时间:2018-02-05 16:59:12

标签: r web-scraping

我正在试图刮一张桌子,但是我只能用它来粘贴超级链接的值。我想要粘贴URL而不是表中的值。我已经研究了如何为单个超链接做这个,但是我需要经历并获取每个xpath。有更快的方法吗?

这是我一直在使用的代码:

library(rvest)
url <- read_html("https://coinmarketcap.com/coins/views/all/")
cryptocurrencies <- url %>% html_nodes(xpath = '//*[@id="currencies-all"]') 
                           %>% html_table(fill = T)
cryptocurrencies <- cryptocurrencies[[1]]

我怀疑html_nodes函数中有一个参数可以让我粘贴'href'然而我似乎无法锻炼怎么做。感谢

1 个答案:

答案 0 :(得分:1)

首先,您需要使用html_attr()来获取每个音符的属性,在您的情况下,属性为 href

relative_paths <- page %>% 
    html_nodes(".currency-name-container") %>% 
    html_attr("href") #note it is relative path
relative_paths[1:3]
"/currencies/bitcoin/"  "/currencies/ethereum/" "/currencies/ripple/" 

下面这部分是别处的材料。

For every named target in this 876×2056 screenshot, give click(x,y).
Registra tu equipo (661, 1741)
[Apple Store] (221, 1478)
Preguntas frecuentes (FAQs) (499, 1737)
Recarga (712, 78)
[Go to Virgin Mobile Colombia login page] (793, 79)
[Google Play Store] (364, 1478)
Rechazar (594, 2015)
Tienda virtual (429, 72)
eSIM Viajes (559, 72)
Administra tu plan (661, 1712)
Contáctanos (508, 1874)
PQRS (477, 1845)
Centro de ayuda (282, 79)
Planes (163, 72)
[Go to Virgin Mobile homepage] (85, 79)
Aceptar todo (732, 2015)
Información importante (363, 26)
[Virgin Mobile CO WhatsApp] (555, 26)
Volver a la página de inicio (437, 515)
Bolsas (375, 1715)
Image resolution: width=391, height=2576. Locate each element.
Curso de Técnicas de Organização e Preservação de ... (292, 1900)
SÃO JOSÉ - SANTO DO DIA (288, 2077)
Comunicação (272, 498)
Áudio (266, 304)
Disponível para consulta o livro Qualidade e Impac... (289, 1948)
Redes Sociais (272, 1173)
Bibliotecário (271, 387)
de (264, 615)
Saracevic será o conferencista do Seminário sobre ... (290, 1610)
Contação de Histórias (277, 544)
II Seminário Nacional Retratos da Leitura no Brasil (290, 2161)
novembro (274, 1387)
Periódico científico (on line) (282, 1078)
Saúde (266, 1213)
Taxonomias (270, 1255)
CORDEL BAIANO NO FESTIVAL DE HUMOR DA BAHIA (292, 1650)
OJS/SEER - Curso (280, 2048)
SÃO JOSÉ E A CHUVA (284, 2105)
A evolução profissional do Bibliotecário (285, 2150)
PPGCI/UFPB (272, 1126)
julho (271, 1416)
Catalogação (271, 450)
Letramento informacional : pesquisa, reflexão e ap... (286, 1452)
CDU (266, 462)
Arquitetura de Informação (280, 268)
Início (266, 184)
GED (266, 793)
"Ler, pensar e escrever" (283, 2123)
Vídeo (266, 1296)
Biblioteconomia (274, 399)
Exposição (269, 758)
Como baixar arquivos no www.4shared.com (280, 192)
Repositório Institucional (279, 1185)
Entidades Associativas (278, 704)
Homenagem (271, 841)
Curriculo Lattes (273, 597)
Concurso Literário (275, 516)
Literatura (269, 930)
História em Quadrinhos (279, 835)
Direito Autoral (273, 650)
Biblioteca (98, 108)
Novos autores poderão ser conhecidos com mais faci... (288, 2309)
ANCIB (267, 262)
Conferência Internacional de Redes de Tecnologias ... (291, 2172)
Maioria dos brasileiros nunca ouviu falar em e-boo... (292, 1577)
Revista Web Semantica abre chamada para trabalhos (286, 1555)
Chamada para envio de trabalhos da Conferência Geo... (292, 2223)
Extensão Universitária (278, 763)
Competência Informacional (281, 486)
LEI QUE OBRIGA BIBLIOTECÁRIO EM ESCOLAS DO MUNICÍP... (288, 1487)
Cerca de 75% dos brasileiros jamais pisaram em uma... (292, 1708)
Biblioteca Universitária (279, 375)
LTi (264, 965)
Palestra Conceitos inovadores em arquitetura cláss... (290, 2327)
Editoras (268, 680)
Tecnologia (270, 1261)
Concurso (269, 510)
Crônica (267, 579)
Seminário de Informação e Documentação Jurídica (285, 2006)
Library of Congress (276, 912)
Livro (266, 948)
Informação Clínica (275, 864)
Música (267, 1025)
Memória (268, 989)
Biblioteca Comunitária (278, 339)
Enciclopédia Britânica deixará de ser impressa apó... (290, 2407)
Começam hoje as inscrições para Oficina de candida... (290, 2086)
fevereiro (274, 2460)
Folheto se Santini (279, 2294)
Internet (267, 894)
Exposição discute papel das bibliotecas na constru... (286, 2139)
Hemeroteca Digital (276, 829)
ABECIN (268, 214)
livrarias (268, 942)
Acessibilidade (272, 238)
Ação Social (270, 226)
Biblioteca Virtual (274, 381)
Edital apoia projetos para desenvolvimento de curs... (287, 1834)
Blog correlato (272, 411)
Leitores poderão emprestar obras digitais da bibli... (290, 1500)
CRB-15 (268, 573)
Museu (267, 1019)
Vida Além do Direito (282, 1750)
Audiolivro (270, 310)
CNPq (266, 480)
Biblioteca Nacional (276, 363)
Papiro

获得相对路径后,您可以使用jump_to()follow_link()函数在每个页面上进行抓取。

#display first three result
for (path in relative_paths) {
    current_session <- html_session("https://coinmarketcap.com/coins/views/all/") %>% 
        jump_to(path)
    #do something here
    print(current_session$url)
}
[1] "https://coinmarketcap.com/currencies/bitcoin/"
[1] "https://coinmarketcap.com/currencies/ethereum/"
[1] "https://coinmarketcap.com/currencies/ripple/

或者可以获得绝对路径:

#or get absolute path
absolute_path <- paste0("https://coinmarketcap.com",relative_paths)
absolute_path[1:3]
[1] "https://coinmarketcap.com/currencies/bitcoin/"  "https://coinmarketcap.com/currencies/ethereum/" "https://coinmarketcap.com/currencies/ripple/"  

最后,您可以将其合并到数据框中。